*RECORDED INFORMATION*.
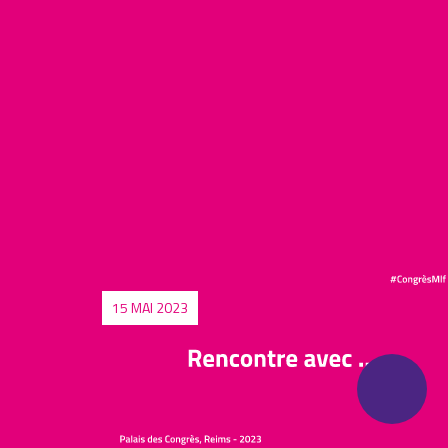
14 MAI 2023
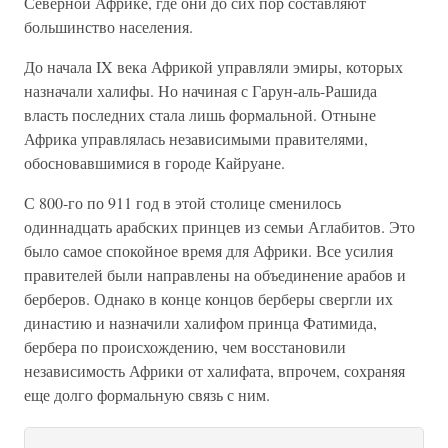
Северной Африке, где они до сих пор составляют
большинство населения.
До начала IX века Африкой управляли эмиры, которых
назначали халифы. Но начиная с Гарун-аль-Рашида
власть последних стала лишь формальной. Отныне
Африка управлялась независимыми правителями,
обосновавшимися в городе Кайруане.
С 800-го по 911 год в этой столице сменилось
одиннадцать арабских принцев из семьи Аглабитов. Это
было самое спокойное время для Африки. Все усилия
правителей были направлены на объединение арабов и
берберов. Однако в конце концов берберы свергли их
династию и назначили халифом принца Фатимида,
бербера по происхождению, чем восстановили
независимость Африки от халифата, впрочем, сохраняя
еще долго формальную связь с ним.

*WHAT YOU ARE ASKED TO DO*. Once you have found every line above holding the word "Африки", copy those lines.

*SOLUTION TO THE PROBLEM*.
было самое спокойное время для Африки. Все усилия
независимость Африки от халифата, впрочем, сохраняя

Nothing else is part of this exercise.